# Rubik's Cube - A short film



## samkli (Dec 30, 2011)

Terrible acting...


----------



## IMSLOW1097 (Dec 30, 2011)

haha that was great! you should make more videos like this!


----------



## samkli (Dec 30, 2011)

Yeah, if I could get my sister to make videos with me again.


----------



## FlyingFingers (Dec 30, 2011)

Woah! awesome


----------



## samkli (Dec 30, 2011)

Thanks!


----------



## jla (Dec 30, 2011)

Great video! And you just gotta love the swedish winter this year. Really cold but no snow...


----------



## samkli (Dec 30, 2011)

Thanks!
Yes, it is quite disappointing that there is no snow...


----------



## Cube-Fu (Dec 30, 2011)

Very sweet.


----------



## samkli (Dec 30, 2011)

Thanks!


----------



## That70sShowDude (Dec 30, 2011)

Nice video.
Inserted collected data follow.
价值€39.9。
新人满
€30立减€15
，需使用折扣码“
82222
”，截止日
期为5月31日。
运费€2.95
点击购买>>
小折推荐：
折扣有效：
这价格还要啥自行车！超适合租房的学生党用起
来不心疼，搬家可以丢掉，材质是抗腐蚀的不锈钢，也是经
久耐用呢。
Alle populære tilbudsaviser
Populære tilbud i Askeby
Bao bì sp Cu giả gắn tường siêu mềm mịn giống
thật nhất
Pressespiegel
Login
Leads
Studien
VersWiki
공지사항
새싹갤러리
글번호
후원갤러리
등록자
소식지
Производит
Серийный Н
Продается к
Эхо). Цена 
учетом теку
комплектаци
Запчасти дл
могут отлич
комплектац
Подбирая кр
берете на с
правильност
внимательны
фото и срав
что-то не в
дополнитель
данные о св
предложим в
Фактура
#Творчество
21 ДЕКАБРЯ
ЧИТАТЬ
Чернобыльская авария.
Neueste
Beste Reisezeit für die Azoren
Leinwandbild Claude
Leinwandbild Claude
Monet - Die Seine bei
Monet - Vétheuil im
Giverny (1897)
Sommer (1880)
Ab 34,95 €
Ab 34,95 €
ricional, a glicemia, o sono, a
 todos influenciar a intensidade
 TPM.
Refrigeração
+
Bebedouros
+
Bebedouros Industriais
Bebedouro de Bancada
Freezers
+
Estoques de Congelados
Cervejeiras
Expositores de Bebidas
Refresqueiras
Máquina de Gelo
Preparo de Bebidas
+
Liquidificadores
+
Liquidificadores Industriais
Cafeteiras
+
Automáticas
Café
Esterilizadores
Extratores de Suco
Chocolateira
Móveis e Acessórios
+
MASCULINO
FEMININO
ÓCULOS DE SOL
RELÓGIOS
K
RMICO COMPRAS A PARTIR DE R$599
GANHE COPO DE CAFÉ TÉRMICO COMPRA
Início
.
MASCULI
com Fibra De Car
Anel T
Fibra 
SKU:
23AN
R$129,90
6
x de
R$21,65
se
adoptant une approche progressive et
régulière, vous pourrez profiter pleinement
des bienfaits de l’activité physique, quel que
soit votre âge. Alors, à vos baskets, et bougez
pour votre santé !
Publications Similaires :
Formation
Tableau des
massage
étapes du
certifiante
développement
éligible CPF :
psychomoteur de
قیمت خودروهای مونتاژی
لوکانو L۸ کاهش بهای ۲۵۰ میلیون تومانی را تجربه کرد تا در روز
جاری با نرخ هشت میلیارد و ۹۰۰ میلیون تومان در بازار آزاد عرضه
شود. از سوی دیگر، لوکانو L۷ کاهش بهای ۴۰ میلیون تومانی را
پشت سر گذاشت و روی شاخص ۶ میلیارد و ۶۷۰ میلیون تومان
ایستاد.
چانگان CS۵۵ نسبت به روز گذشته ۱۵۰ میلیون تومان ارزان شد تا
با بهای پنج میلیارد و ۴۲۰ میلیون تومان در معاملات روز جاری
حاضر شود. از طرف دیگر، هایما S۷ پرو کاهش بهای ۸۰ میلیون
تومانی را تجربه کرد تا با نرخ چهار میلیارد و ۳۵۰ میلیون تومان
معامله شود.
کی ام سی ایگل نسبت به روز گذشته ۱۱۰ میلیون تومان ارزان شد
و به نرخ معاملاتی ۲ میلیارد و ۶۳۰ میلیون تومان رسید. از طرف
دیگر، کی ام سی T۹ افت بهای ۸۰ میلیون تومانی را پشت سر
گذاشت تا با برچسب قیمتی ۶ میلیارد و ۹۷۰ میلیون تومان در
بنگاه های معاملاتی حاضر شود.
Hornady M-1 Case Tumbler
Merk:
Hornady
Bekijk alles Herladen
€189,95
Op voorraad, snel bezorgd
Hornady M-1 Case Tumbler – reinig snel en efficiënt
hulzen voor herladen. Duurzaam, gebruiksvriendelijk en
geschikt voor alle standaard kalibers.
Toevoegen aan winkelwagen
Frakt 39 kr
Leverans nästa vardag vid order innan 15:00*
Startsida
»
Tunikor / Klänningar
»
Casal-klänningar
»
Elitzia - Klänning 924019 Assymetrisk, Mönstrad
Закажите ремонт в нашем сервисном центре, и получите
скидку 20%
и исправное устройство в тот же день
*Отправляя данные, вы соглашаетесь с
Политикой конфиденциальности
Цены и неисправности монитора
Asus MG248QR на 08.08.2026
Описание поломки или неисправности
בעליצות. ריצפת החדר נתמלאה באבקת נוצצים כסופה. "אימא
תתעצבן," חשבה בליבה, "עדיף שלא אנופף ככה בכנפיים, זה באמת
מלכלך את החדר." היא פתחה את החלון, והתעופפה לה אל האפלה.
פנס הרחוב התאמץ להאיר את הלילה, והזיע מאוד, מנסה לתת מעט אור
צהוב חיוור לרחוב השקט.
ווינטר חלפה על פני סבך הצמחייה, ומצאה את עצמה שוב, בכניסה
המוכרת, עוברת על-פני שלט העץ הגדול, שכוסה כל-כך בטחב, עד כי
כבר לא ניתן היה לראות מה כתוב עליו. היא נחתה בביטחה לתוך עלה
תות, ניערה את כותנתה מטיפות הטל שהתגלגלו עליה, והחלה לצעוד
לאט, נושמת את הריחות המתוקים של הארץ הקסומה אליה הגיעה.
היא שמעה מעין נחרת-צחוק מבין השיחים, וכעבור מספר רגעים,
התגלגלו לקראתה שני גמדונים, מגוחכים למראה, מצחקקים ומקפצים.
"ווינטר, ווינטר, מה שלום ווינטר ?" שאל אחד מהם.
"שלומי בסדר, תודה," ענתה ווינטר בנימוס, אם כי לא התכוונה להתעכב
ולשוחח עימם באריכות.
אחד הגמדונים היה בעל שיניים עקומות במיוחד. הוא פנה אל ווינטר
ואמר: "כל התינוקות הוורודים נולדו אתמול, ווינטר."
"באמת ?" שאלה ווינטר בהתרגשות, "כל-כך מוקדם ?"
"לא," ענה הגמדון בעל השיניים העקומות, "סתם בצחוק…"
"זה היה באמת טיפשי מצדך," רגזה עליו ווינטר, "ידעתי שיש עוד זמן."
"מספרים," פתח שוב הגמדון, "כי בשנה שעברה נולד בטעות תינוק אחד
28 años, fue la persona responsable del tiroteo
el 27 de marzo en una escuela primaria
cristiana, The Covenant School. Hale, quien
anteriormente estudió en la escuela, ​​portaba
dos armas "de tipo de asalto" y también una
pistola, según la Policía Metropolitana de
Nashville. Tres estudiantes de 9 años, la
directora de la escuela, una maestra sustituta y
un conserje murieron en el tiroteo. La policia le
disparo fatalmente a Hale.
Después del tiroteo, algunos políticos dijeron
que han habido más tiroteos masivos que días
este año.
I remember the song from something, but can't remember. What's it called?


----------



## samkli (Dec 30, 2011)

Have you ever played farmville?


----------



## That70sShowDude (Dec 30, 2011)

samkli said:


> Have you ever played farmville?


 
ahhh yea. I didn't play but my ex played a lot.


----------



## rubikmaster (Dec 30, 2011)

LOL.Nice video ,your stop motion videos are awesome but I think you should make more videos like this.


----------



## CubExpert (Dec 30, 2011)

Great video!


----------



## samkli (Dec 30, 2011)

Thanks!


----------



## MovingOnUp (Dec 30, 2011)

Nice, create some longer ones and you can put it on a website like kickstarter.com or something


----------



## samkli (Dec 30, 2011)

MovingOnUp said:


> Nice, create some longer ones and you can put it on a website like kickstarter.com or something


 
Maybe... But it´s hard to get ideas for videos like this.


----------



## CubExpert (Dec 30, 2011)

It's a good ideia, do a movie with the Rubik's Cube as central theme.


----------



## Penguino138 (Dec 30, 2011)

The vignette made me laugh because of how noticable it is.  Good video.


----------



## samkli (Dec 30, 2011)

Hehe  thanks!


----------